Persuaded by his drama teacher to audition for Peter Mullan’s film NEDS, a coming of age film set in Glasgow in the 1970s, Cameron got the part and it led to film The Eagle, starring Channing Tatum and Jamie Bell, and a string of other parts and opportunities.
“I kind of fell into it,” he says, with a laugh. “Now that I’m in this world, I do sort of wish I’d done youth theatre, or gone to drama classes – but I love the way people come to things in different ways and have different experiences.

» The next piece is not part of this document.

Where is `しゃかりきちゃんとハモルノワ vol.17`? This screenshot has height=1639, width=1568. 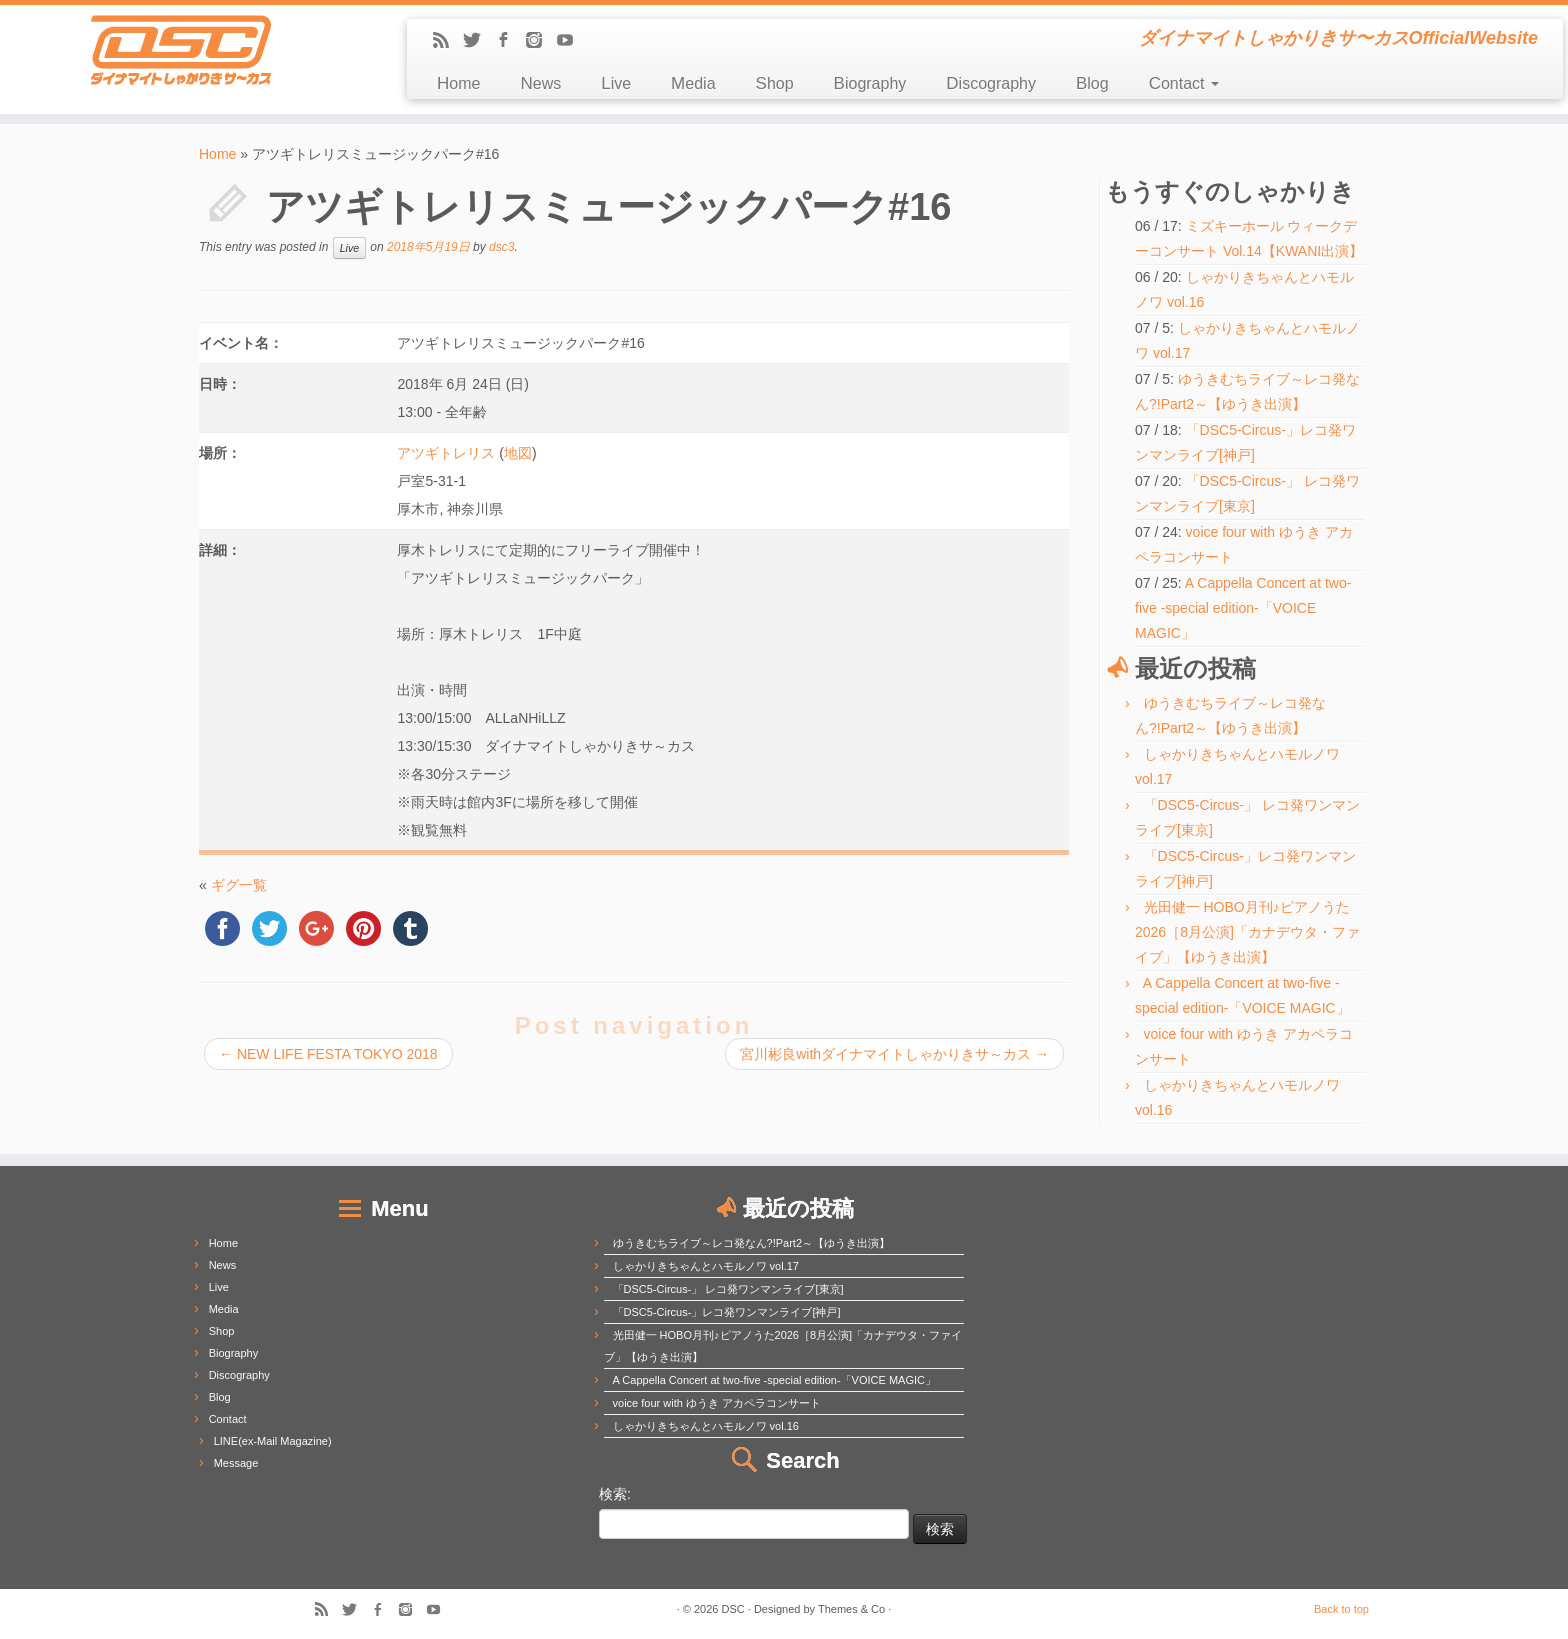
しゃかりきちゃんとハモルノワ vol.17 is located at coordinates (706, 1266).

And who knows if I had gone to drama school, would it have worked out this way, anyway?”
Landing the role of young Tyler on River City has been an “amazing” experience, says Cameron.
“I absolutely love Tyler,” he says. “He’s been brought up in this world of crime and gangsters, without any hint of love, or nurture from anyone, and he really doesn’t want to be in this world.
“Because he’s small and baby-faced, he’s not really given any respect either, so he pushes too far and bites off more than he can chew to try and find his place in it all.”
Cameron admits he can relate to Tyler in some ways.
“In terms of the lack of love shown to him, that couldn’t be further from the truth – my family has always been incredibly supportive,” he says. “But I can definitely understand that struggle to find your place, to cope with being the ‘wee’ man, worrying if people will pick on you because of your size and having to develop a thick skin to cope with it. Tyler is a more extreme version of it, but I can definitely relate.”
Big scenes are coming, he teases. “Tyler has been setting one gangster up against another and that’s never going to end well,” he grins. “He’s a real snake in the grass.”
He breaks off with a laugh. “Snakes, serpents…I can’t get away from them….”
An Infernal Serpent is at Oran Mor until Saturday.